Swiss firm Procivis has secured a contract to deliver Lithuania’s end-to-end Digital Identity Wallet sandbox, supporting the country’s preparations under eIDAS 2.0. The project will establish a national testbed for digital ID use cases and interoperability across the European Union.

Selected by Lithuania’s digitalisation agency, Procivis will build a platform for public authorities and relying parties to test secure digital wallet use cases.

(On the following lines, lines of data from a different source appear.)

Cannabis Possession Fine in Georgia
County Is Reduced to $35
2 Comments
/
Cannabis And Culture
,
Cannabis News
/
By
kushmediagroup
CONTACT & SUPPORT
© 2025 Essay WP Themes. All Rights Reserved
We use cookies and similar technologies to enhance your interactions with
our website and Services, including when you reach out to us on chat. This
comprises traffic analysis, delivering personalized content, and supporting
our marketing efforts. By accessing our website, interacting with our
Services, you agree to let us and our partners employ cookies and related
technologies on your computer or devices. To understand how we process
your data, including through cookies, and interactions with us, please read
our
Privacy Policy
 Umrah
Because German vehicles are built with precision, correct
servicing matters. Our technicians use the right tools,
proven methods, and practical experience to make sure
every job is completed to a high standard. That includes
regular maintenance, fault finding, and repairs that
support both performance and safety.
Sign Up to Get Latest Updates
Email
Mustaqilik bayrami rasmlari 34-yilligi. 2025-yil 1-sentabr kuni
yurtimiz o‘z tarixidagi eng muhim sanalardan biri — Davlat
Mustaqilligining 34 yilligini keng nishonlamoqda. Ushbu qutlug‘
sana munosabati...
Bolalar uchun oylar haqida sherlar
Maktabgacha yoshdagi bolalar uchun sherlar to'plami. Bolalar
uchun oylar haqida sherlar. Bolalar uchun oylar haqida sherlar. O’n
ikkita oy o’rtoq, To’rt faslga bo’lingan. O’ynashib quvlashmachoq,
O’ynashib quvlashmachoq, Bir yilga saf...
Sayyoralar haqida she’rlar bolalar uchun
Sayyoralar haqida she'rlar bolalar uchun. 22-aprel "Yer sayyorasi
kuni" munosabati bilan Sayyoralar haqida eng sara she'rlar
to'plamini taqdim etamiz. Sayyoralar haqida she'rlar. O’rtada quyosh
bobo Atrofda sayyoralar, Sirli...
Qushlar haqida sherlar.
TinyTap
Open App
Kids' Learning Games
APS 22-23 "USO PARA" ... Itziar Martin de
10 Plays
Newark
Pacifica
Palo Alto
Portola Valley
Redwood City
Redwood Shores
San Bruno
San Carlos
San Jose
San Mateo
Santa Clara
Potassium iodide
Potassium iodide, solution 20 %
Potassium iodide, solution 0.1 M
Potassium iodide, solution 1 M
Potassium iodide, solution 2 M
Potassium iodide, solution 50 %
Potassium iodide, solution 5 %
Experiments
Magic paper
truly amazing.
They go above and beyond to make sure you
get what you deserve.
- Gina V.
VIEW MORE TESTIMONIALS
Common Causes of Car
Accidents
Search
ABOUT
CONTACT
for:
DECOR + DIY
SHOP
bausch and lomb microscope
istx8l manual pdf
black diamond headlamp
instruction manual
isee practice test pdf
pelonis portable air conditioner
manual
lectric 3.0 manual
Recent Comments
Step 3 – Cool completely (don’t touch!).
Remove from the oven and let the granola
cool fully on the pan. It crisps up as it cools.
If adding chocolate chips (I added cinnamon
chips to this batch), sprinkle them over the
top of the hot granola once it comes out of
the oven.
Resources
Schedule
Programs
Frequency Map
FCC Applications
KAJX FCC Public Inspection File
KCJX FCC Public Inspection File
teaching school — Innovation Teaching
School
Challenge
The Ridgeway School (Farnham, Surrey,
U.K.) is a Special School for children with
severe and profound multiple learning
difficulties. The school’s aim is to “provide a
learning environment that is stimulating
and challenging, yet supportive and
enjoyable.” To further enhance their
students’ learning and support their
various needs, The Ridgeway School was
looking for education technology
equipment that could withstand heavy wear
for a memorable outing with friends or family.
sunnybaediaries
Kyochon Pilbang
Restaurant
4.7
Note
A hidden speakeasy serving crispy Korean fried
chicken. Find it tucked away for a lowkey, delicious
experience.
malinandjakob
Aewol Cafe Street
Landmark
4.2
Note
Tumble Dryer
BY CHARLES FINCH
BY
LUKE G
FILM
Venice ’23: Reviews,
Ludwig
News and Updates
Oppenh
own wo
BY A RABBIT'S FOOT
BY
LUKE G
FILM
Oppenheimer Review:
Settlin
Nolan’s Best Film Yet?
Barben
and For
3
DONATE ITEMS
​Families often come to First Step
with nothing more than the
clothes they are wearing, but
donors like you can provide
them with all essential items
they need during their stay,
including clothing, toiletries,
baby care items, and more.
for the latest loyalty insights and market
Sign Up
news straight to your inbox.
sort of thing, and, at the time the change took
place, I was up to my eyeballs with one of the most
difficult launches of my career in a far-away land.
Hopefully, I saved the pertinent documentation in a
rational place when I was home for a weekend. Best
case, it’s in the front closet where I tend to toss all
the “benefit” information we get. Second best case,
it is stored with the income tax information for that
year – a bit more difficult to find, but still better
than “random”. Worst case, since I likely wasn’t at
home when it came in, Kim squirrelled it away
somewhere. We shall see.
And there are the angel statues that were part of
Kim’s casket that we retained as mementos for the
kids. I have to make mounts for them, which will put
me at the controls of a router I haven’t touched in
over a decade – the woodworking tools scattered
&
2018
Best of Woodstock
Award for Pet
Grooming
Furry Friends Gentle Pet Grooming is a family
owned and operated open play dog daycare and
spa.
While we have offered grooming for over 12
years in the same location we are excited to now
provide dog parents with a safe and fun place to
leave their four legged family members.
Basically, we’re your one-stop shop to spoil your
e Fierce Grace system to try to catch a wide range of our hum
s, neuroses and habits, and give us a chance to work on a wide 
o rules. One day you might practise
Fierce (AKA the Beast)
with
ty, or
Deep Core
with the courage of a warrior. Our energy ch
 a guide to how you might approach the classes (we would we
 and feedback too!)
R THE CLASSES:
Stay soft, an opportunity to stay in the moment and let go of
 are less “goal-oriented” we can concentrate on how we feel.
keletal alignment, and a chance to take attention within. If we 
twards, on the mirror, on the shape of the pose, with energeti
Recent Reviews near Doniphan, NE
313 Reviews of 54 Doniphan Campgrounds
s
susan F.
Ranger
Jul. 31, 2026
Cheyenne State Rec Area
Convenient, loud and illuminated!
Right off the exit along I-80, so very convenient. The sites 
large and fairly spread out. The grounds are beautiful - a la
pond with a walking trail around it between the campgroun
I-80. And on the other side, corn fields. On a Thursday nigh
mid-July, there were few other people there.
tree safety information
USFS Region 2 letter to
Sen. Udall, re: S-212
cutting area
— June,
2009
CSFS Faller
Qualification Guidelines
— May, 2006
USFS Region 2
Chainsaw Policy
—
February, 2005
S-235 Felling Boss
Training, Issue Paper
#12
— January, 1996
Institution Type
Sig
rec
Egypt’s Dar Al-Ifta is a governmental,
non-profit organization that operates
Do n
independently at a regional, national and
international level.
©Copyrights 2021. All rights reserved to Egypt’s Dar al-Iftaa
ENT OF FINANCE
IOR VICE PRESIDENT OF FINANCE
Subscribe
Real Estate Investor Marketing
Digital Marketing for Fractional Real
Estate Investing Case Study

The sandbox will validate readiness ahead of the EU’s 2027 digital identity wallet deadline.

The updated eIDAS 2.0 technical framework sets out how wallets will store and share trusted digital credentials and electronic identification. Governments and private organisations will be able to integrate services into the wallets, streamlining authentication, onboarding, and cross-border access.

Across Lithuania and the EU, testbeds and large-scale pilots have been central to turning regulatory requirements into interoperable infrastructure. Lithuania’s sandbox will also support activities under the EU’s LSP Aptitude consortium, which is testing cross-sector digital identity solutions.

Procivis said the collaboration aims to accelerate practical validation while ensuring compliance with European standards on security, interoperability, and data protection. The company stated that supporting a timely, budget-aligned implementation of eIDAS 2.0 remains central to its mission.